WHAT YOU HAVE TO DO: Starting from the line in which "Enumerate the UI" appears, set down each line exactly through the end of the listing, and nothing else. Leave out pictures.

▬▬▬

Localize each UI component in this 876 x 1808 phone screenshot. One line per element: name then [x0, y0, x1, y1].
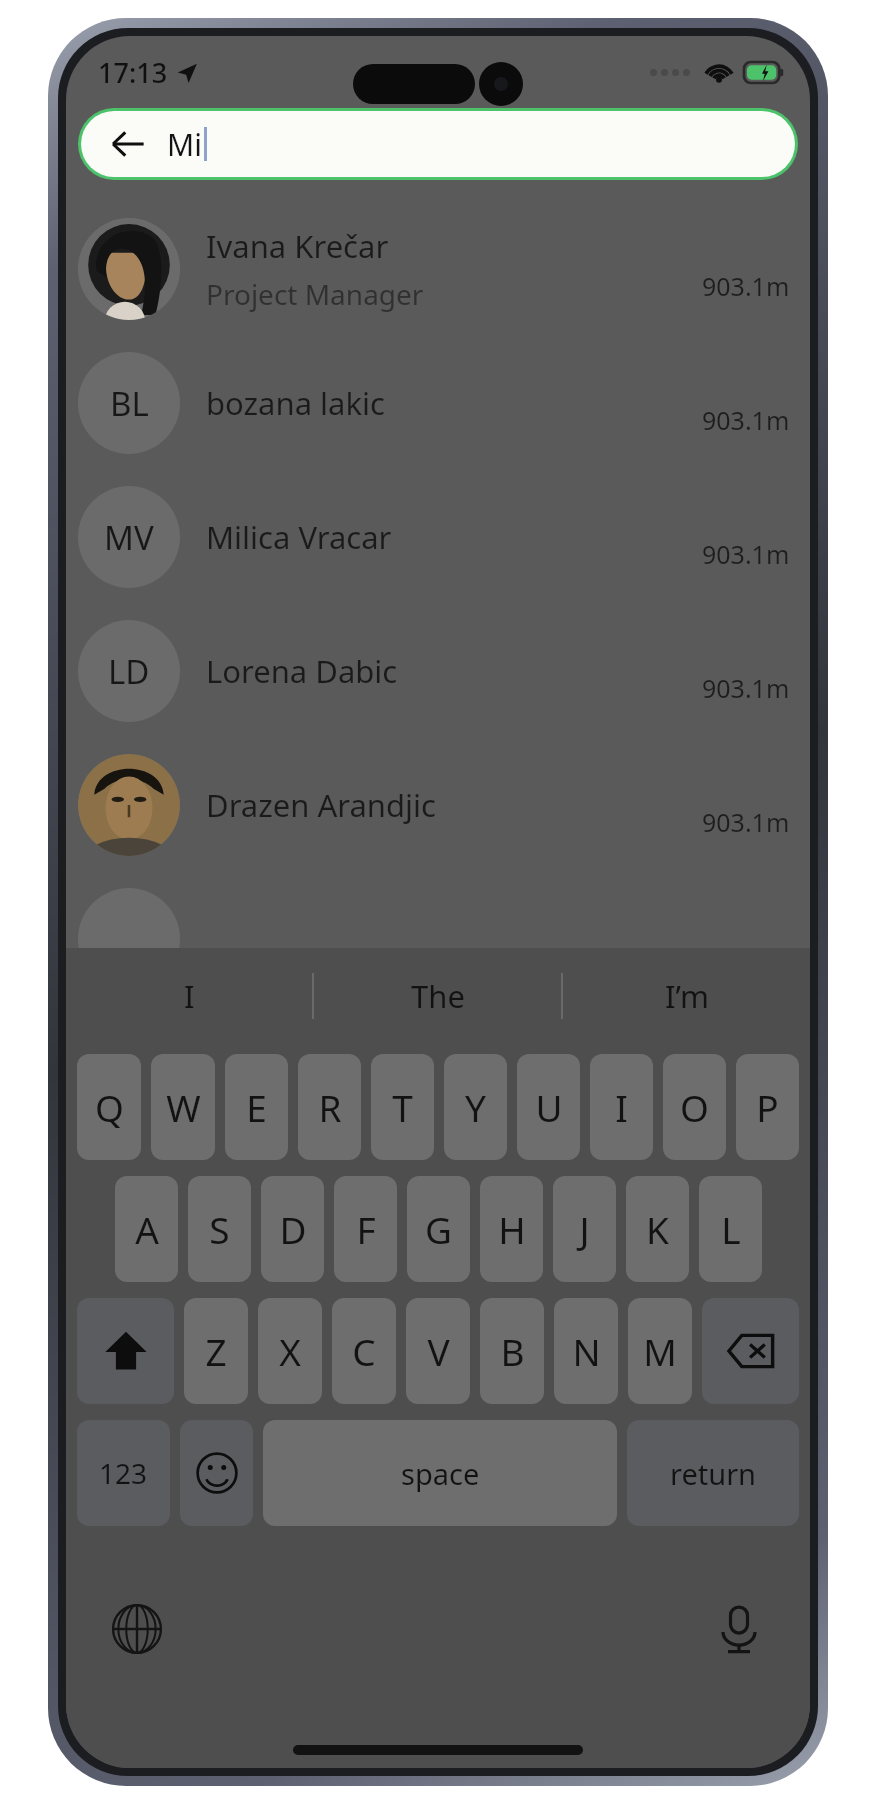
staticText: 903.1m: [702, 537, 790, 571]
button[interactable]: J: [553, 1176, 616, 1282]
staticText: space: [401, 1454, 480, 1493]
staticText: I: [184, 975, 195, 1017]
button[interactable]: I: [66, 948, 312, 1044]
staticText: 903.1m: [702, 269, 790, 303]
button[interactable]: T: [371, 1054, 434, 1160]
button[interactable]: A: [115, 1176, 178, 1282]
button[interactable]: Shift: [77, 1298, 174, 1404]
button[interactable]: M: [628, 1298, 692, 1404]
staticText: Project Manager: [206, 275, 424, 313]
button[interactable]: P: [736, 1054, 799, 1160]
staticText: Milica Vracar: [206, 516, 392, 558]
staticText: return: [670, 1454, 757, 1493]
staticText: LD: [108, 649, 150, 694]
button[interactable]: MV: [66, 470, 810, 604]
button[interactable]: Ivana Krečar: [66, 202, 810, 336]
staticText: Ivana Krečar: [206, 225, 389, 267]
button[interactable]: Change keyboard language: [100, 1592, 174, 1666]
button[interactable]: Back: [105, 121, 151, 167]
staticText: Z: [205, 1326, 227, 1376]
staticText: D: [279, 1204, 307, 1254]
staticText: 903.1m: [702, 671, 790, 705]
button[interactable]: S: [188, 1176, 251, 1282]
button[interactable]: R: [298, 1054, 361, 1160]
staticText: F: [356, 1204, 376, 1254]
button[interactable]: 123: [77, 1420, 170, 1526]
staticText: R: [318, 1082, 342, 1132]
button[interactable]: Q: [77, 1054, 141, 1160]
button[interactable]: L: [699, 1176, 762, 1282]
staticText: B: [500, 1326, 525, 1376]
button[interactable]: N: [554, 1298, 618, 1404]
staticText: O: [680, 1082, 709, 1132]
button[interactable]: Drazen Arandjic: [66, 738, 810, 872]
staticText: 123: [99, 1454, 148, 1492]
button[interactable]: LD: [66, 604, 810, 738]
staticText: 903.1m: [702, 805, 790, 839]
button[interactable]: [66, 872, 810, 1006]
staticText: W: [166, 1082, 201, 1132]
button[interactable]: space: [263, 1420, 617, 1526]
button[interactable]: return: [627, 1420, 799, 1526]
button[interactable]: K: [626, 1176, 689, 1282]
button[interactable]: O: [663, 1054, 726, 1160]
staticText: H: [498, 1204, 526, 1254]
button[interactable]: I: [590, 1054, 653, 1160]
staticText: Mi: [167, 124, 202, 165]
button[interactable]: Backspace: [702, 1298, 799, 1404]
staticText: A: [135, 1204, 159, 1254]
staticText: K: [646, 1204, 669, 1254]
button[interactable]: Dictation: [702, 1592, 776, 1666]
button[interactable]: Z: [184, 1298, 248, 1404]
button[interactable]: U: [517, 1054, 580, 1160]
staticText: I’m: [665, 975, 709, 1017]
staticText: C: [352, 1326, 376, 1376]
button[interactable]: Emoji: [180, 1420, 253, 1526]
button[interactable]: X: [258, 1298, 322, 1404]
staticText: U: [535, 1082, 563, 1132]
staticText: Q: [95, 1082, 124, 1132]
button[interactable]: BL: [66, 336, 810, 470]
staticText: N: [572, 1326, 601, 1376]
button[interactable]: E: [225, 1054, 288, 1160]
button[interactable]: Y: [444, 1054, 507, 1160]
button[interactable]: F: [334, 1176, 397, 1282]
staticText: P: [756, 1082, 779, 1132]
button[interactable]: W: [151, 1054, 215, 1160]
button[interactable]: The: [314, 948, 561, 1044]
button[interactable]: G: [407, 1176, 470, 1282]
staticText: Drazen Arandjic: [206, 784, 436, 826]
button[interactable]: V: [406, 1298, 470, 1404]
staticText: BL: [110, 381, 149, 426]
staticText: Y: [465, 1082, 486, 1132]
button[interactable]: I’m: [563, 948, 810, 1044]
button[interactable]: B: [480, 1298, 544, 1404]
staticText: G: [425, 1204, 452, 1254]
staticText: L: [721, 1204, 741, 1254]
staticText: E: [246, 1082, 267, 1132]
staticText: The: [411, 975, 465, 1017]
staticText: Lorena Dabic: [206, 650, 398, 692]
staticText: 903.1m: [702, 403, 790, 437]
staticText: X: [279, 1326, 301, 1376]
button[interactable]: D: [261, 1176, 324, 1282]
button[interactable]: C: [332, 1298, 396, 1404]
staticText: J: [579, 1204, 590, 1254]
staticText: S: [209, 1204, 230, 1254]
staticText: MV: [104, 515, 154, 560]
button[interactable]: H: [480, 1176, 543, 1282]
staticText: 17:13: [98, 54, 168, 91]
staticText: M: [643, 1326, 677, 1376]
staticText: V: [427, 1326, 450, 1376]
staticText: T: [392, 1082, 413, 1132]
staticText: I: [615, 1082, 628, 1132]
button[interactable]: Back: [81, 111, 795, 177]
staticText: bozana lakic: [206, 382, 385, 424]
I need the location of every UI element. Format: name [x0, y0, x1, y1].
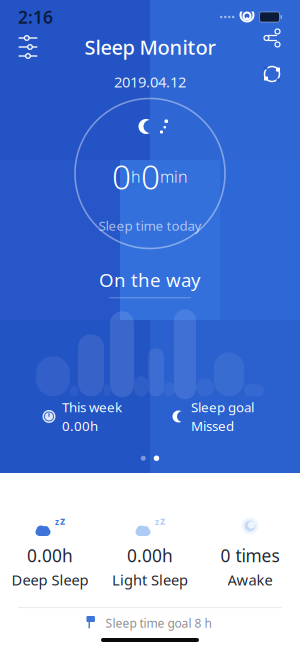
staticText: z — [160, 513, 165, 528]
staticText: 0.00h — [27, 544, 73, 567]
staticText: z — [55, 517, 59, 527]
staticText: 2019.04.12 — [114, 72, 186, 92]
button[interactable]: z — [0, 515, 100, 590]
staticText: Missed — [191, 417, 234, 435]
button[interactable]: Sleep time goal 8 h — [0, 608, 300, 638]
staticText: This week — [62, 398, 122, 416]
staticText: Awake — [228, 570, 272, 590]
button[interactable]: Share — [252, 23, 292, 53]
staticText: min — [160, 166, 188, 187]
staticText: Deep Sleep — [12, 570, 88, 590]
button[interactable]: Refresh — [252, 59, 292, 89]
staticText: On the way — [99, 268, 201, 292]
staticText: 0.00h — [127, 544, 173, 567]
staticText: z — [60, 513, 65, 528]
button[interactable]: 0 times — [200, 515, 300, 590]
staticText: 0 — [141, 154, 160, 199]
staticText: Sleep time goal 8 h — [106, 615, 212, 631]
staticText: 0.00h — [62, 417, 98, 435]
staticText: Sleep goal — [191, 398, 254, 416]
button[interactable]: z — [100, 515, 200, 590]
staticText: Sleep Monitor — [84, 34, 216, 60]
staticText: Light Sleep — [112, 570, 188, 590]
button[interactable]: Settings — [8, 30, 48, 64]
staticText: 0 times — [220, 544, 280, 567]
staticText: z — [155, 517, 159, 527]
staticText: 0 — [112, 154, 131, 199]
staticText: h — [131, 166, 141, 187]
staticText: Sleep time today — [98, 217, 202, 234]
staticText: 2:16 — [18, 6, 53, 28]
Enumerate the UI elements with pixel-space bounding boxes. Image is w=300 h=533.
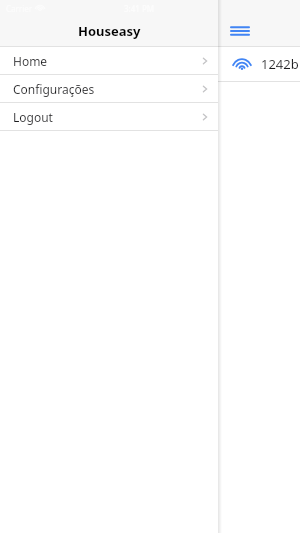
staticText: Home <box>13 53 48 69</box>
staticText: Houseasy <box>78 22 141 40</box>
staticText: Configurações <box>13 81 95 97</box>
button[interactable]: Logout <box>0 103 218 130</box>
button[interactable]: Configurações <box>0 75 218 102</box>
staticText: Logout <box>13 109 53 125</box>
button[interactable]: Menu <box>228 19 252 43</box>
staticText: 1242b6 <box>261 55 300 73</box>
button[interactable]: Home <box>0 47 218 74</box>
button[interactable]: 1242b6 <box>0 47 300 81</box>
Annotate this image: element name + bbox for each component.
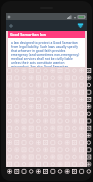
button[interactable]: Good Samaritan law [8, 31, 85, 67]
button[interactable]: Navigate up [7, 22, 15, 30]
button[interactable]: Favorites [76, 21, 85, 30]
staticText: a law designed to protect a Good Samarit… [11, 41, 82, 67]
staticText: Good Samaritan law [10, 32, 47, 37]
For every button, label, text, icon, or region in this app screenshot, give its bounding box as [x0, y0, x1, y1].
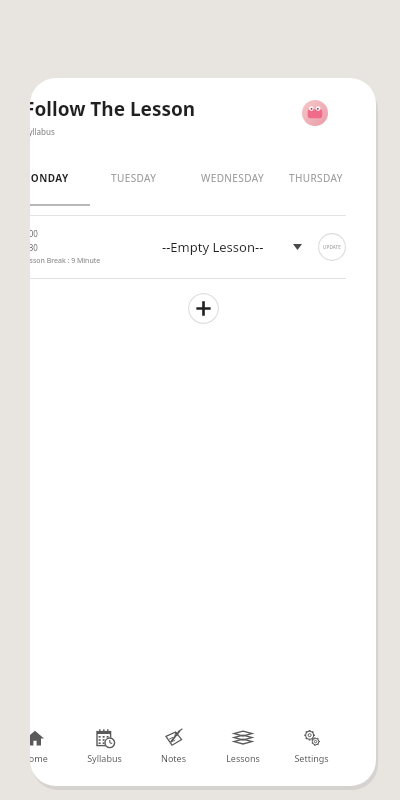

▬▬▬

OUTPUT BELOW:
Enumerate the UI elements with pixel-space bounding boxes. Image is w=300 h=533.
staticText: Home <box>13 53 48 69</box>
staticText: Houseasy <box>78 22 141 40</box>
staticText: Configurações <box>13 81 95 97</box>
button[interactable]: Logout <box>0 103 218 130</box>
button[interactable]: Configurações <box>0 75 218 102</box>
staticText: Logout <box>13 109 53 125</box>
button[interactable]: Menu <box>228 19 252 43</box>
staticText: 1242b6 <box>261 55 300 73</box>
button[interactable]: Home <box>0 47 218 74</box>
button[interactable]: 1242b6 <box>0 47 300 81</box>
Annotate this image: element name + bbox for each component.
button[interactable]: Good Samaritan law [8, 31, 85, 67]
button[interactable]: Navigate up [7, 22, 15, 30]
button[interactable]: Favorites [76, 21, 85, 30]
staticText: a law designed to protect a Good Samarit… [11, 41, 82, 67]
staticText: Good Samaritan law [10, 32, 47, 37]
For every button, label, text, icon, or region in this app screenshot, give its bounding box as [x0, y0, x1, y1].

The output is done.